Dataset entries:
☆ ☆ ☆ ☆ ☆
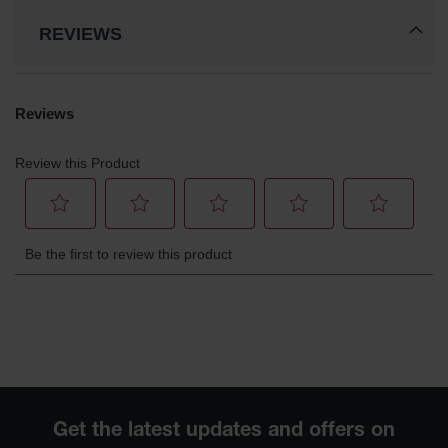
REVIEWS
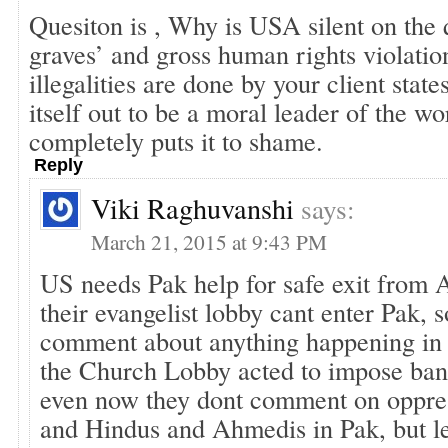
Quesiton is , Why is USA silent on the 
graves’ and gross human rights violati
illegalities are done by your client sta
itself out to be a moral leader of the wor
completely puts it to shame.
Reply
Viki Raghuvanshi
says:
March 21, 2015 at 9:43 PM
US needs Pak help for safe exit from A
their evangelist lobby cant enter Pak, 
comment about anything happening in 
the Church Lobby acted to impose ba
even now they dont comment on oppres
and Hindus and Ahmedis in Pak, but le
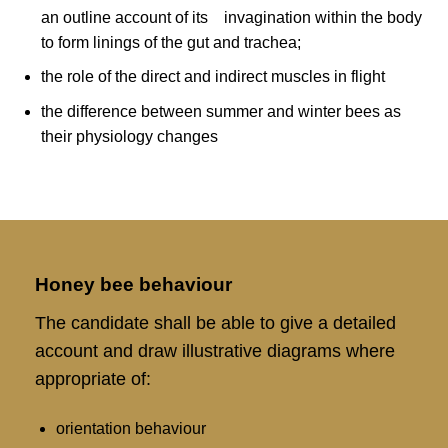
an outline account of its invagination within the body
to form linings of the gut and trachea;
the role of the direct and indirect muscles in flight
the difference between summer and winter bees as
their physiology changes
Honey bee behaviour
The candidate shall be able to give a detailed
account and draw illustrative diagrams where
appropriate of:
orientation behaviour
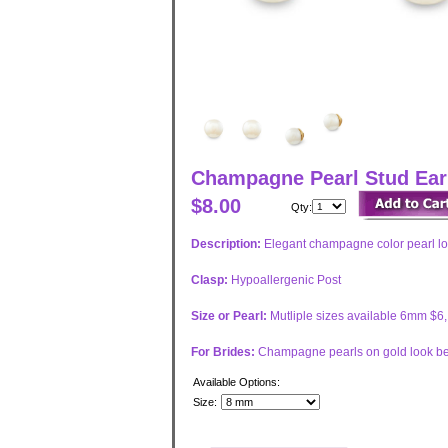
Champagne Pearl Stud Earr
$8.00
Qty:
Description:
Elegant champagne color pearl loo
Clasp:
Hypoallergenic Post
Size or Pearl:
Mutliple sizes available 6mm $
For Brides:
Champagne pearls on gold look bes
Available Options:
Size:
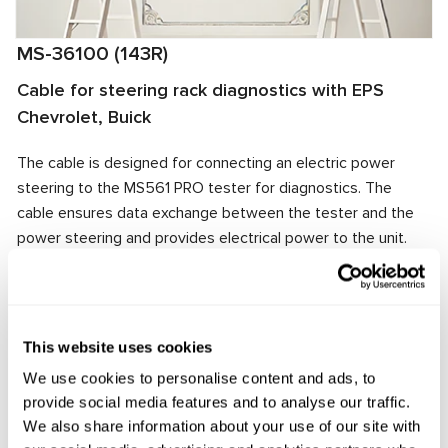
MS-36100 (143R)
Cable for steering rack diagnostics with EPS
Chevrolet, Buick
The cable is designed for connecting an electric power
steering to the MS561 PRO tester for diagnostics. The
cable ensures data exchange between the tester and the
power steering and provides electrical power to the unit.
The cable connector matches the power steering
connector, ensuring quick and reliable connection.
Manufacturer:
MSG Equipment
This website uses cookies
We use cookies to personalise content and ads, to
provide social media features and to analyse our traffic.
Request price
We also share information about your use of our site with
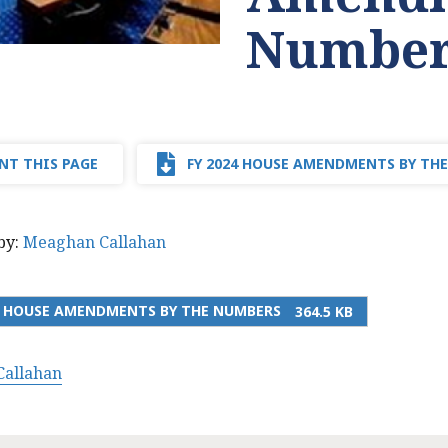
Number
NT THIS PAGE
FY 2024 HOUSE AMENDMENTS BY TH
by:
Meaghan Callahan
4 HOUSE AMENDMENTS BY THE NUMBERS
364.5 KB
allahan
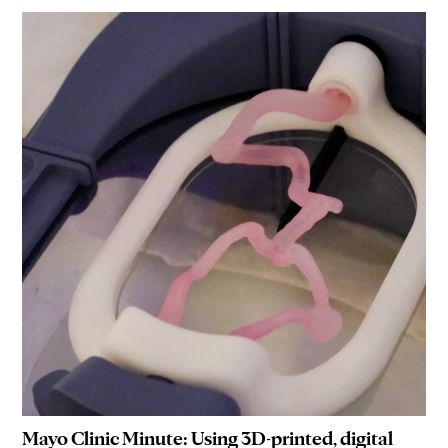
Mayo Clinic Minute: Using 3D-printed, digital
☆ ☆ ☆ ☆ ☆
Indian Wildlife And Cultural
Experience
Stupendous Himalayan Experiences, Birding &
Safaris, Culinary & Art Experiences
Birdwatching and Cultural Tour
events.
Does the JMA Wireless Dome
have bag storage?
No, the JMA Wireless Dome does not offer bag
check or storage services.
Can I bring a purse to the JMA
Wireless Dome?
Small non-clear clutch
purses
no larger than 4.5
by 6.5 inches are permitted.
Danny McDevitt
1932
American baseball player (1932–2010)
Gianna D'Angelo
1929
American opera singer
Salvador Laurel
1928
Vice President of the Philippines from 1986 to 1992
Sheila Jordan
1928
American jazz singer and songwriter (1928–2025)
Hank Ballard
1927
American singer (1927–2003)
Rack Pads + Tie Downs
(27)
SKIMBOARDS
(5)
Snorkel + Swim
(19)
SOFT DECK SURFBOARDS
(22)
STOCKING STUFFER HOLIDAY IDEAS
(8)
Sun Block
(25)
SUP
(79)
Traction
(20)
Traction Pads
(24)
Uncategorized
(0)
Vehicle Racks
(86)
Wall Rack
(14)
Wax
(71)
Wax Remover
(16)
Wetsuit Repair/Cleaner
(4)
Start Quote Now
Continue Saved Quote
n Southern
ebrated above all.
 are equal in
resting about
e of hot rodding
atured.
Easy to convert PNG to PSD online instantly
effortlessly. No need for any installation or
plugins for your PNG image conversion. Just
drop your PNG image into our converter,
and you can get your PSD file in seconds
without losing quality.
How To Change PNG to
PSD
☆ ☆ ☆ ☆ ☆
TASK ITEM>
Lines above with "Cultural" in them are the ones to copy.

EXPECTED ANSWER>
Indian Wildlife And Cultural
Birdwatching and Cultural Tour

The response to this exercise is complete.